Victoria Commissioners reject countywide poll centers

Feb. 11, 2013 at 5:03 p.m.
Updated Feb. 10, 2013 at 8:11 p.m.

After weeks of back and forth about countywide polling sites, Victoria County Commissioners let their silence do the talking Monday.

For the time being, registered voters will vote at their assigned precinct site for the May 11 election, rather than the countywide option Elections Administrator George Matthews supported.

Matthews' proposal would reduce the number of poll sites from 35 to 23. But, because a voter could cast a ballot from any poll site, choosing elected leaders would be more convenient, he said.

Matthews said the essence of the discussion with taxing entities including the city, water districts, college and school district, was that the change is too close to the election.
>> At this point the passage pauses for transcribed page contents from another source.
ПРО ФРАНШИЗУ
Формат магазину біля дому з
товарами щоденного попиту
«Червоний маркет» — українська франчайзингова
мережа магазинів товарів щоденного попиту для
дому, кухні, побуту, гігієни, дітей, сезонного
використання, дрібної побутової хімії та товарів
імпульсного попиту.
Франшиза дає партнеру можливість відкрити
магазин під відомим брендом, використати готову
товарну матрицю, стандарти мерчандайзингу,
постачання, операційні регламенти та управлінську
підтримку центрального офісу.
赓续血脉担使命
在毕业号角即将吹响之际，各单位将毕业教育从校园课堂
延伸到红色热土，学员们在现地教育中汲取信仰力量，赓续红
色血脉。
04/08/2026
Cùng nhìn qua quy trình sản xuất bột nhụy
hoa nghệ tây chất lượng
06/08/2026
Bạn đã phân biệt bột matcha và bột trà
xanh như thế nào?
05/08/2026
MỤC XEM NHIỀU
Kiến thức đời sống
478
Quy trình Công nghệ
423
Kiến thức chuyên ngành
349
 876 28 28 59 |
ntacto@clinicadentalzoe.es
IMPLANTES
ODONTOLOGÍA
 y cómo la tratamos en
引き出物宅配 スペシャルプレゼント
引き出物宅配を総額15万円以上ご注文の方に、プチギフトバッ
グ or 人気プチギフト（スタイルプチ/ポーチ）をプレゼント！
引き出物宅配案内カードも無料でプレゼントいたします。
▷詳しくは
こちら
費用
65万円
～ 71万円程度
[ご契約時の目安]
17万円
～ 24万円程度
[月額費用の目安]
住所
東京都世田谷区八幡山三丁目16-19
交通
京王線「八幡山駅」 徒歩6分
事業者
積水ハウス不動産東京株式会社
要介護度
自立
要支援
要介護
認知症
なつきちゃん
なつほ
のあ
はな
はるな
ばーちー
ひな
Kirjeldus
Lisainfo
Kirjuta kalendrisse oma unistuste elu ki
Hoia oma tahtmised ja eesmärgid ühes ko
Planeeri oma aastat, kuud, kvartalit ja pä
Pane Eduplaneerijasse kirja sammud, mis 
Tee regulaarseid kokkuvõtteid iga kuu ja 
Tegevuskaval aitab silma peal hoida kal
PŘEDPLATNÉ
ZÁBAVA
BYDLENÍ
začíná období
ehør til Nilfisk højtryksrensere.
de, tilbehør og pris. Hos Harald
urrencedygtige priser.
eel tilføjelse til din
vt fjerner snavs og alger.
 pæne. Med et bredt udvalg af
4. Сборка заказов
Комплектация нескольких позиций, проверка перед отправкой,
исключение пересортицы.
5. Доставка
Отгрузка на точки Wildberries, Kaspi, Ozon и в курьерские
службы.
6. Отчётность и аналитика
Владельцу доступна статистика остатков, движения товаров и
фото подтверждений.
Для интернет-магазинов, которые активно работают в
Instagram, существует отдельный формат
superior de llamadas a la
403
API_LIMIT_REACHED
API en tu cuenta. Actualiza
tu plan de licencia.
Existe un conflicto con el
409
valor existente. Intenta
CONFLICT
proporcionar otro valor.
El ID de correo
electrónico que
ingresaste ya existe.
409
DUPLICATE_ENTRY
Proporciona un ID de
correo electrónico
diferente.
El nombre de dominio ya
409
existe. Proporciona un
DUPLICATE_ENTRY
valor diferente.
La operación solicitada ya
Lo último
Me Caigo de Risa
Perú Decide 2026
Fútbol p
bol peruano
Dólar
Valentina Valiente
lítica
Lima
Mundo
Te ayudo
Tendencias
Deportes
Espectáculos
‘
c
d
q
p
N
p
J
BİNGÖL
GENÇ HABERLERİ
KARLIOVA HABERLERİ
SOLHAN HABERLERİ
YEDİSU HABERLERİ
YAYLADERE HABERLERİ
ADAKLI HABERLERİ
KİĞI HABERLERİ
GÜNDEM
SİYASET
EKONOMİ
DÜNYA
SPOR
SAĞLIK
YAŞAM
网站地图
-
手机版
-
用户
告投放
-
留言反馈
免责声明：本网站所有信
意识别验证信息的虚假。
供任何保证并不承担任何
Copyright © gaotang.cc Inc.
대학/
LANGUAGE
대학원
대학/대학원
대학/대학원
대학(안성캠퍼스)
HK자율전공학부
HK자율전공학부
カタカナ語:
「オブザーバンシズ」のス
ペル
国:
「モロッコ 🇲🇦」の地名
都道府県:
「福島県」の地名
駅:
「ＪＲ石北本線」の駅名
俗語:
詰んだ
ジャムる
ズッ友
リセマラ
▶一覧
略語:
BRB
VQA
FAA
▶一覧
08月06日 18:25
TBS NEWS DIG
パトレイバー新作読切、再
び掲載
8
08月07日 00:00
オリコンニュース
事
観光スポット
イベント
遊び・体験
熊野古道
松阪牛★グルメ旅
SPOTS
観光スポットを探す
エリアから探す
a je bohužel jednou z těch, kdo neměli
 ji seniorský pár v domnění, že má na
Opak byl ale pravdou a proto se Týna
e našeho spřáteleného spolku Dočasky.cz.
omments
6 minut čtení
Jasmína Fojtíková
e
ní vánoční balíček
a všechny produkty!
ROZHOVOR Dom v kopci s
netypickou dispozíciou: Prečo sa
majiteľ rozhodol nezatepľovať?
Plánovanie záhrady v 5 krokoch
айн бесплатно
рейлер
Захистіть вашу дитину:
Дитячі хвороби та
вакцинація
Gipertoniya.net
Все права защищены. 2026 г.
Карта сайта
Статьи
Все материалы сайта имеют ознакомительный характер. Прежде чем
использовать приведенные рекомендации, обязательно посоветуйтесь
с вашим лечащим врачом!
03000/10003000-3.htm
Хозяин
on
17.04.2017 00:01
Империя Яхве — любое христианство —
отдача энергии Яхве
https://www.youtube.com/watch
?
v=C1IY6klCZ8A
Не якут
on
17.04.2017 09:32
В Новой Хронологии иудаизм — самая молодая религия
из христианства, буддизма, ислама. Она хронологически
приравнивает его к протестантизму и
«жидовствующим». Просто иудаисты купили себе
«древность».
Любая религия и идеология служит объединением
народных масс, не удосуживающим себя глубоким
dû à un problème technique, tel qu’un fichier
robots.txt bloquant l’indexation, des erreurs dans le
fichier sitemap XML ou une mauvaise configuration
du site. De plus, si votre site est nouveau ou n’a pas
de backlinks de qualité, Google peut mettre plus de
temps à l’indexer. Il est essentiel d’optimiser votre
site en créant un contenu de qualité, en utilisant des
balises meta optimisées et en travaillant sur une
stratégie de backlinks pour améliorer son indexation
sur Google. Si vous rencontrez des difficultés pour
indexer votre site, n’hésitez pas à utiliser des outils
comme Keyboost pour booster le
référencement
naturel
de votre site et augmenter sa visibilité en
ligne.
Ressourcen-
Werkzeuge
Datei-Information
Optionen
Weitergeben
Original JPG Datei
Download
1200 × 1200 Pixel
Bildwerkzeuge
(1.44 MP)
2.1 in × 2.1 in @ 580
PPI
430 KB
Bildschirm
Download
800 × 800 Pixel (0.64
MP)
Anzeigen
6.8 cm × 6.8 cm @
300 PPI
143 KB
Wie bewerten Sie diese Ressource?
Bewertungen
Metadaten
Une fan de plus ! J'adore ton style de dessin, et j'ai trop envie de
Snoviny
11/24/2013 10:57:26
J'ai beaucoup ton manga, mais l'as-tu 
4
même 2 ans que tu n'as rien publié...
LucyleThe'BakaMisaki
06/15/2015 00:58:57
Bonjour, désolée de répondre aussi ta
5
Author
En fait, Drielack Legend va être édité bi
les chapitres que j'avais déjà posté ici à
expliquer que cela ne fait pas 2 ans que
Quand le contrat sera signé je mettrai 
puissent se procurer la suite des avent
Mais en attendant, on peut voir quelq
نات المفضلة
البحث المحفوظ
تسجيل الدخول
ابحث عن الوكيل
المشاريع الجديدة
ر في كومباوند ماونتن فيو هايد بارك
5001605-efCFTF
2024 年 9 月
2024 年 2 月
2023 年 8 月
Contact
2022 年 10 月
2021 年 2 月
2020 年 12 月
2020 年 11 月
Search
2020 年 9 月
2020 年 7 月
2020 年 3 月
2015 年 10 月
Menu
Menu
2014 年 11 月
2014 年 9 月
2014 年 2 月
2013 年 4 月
"Taking that into account and listening to their concerns, it seems the prudent thing to do is to wait this time and consider this possibly at a July meeting of commissioners court," Matthews said. "Then they can decide whether we want to do it for just the November uniform election or both the May and November election dates."

While he said all 35 sites could stay open, after the redistricting in 2010, reducing the poll sites and making them countywide could allow people to vote in the locations with which they are most familiar.

Commissioner Danny Garcia, who represented the court during an informal meeting Thursday at the elections office, said the poll site issue could have been approved if it were more clear.

"The point I was trying to make is, if it's a primary, there isn't a legislative order to allow countywide election boxes," Garcia said.

This was an issue others on the court said would cause confusion among voters. Also, the reduction in boxes was a major concern.

"I haven't talked to a single person who wants to cut boxes," Garcia said.

He said cutting a box with low turnout can have major consequences on area elections.

"Three votes determined the leadership in the city council race" between Emett Alvarez and Denise Rangel, he said.

Matthews said the county should know by July whether Texas' lawmakers will approve countywide poll centers for the primary election.

"If the county went to countywide polling places (for general elections) and the primaries could not, we would still start consolidating ... not quite as drastic as everyone has to vote at one polling place," Matthews said.

While Commissioner Gary Burns said he wanted to implement the change for the May election to "get a trial run," others on the court disagreed.

Burns asked if all the polling sites are open because the change was not approved, why not open them to countywide voting?

However, Commissioner Kevin Janak said any changes the county makes would lead to voter confusion.

The secretary of state only selects 10 counties annually to participate: six counties with a population of 100,000 or more and four counties with a population of less than 100,000.

To date, there have been six election cycles using the countywide method.

According to a 2013 report the secretary of state presented to the state Legislature, countywide polling places' effects on voter turnout are currently difficult to gauge.

However, observational evidence from the participating counties along with turnout percentages, "suggest countywide election polling places offer a way to ensure that voters who plan to vote in the election have an increased opportunity to do so much as with early voting," the report states.

The report's first recommendation is that countywide poll centers be opened to primary elections.

According to that report, the challenges with countywide polling places appear to predominate in larger counties with higher turnouts.

If the countywide polling place is insufficiently staffed and equipped, delays can occur.

Galveston County noted in its report that this may be a sign some counties need to ramp up their investment in equipment.

However, with reductions in polling places and the voting machines congregated at a countywide polling place, some counties have been able to provide an adequate number of voting systems. A larger county may need to invest in more electronic pollbooks, more backup laptops and more election personnel at each polling place.

Lubbock County was the first in Texas to seek and receive approval to use countywide poll centers and has used them since 2006.

Its November 2012 election had a 27.8 percent turnout compared to the 23.9 percent turnout in the November 2008 election. The county also cut poll sites from 69 to 33.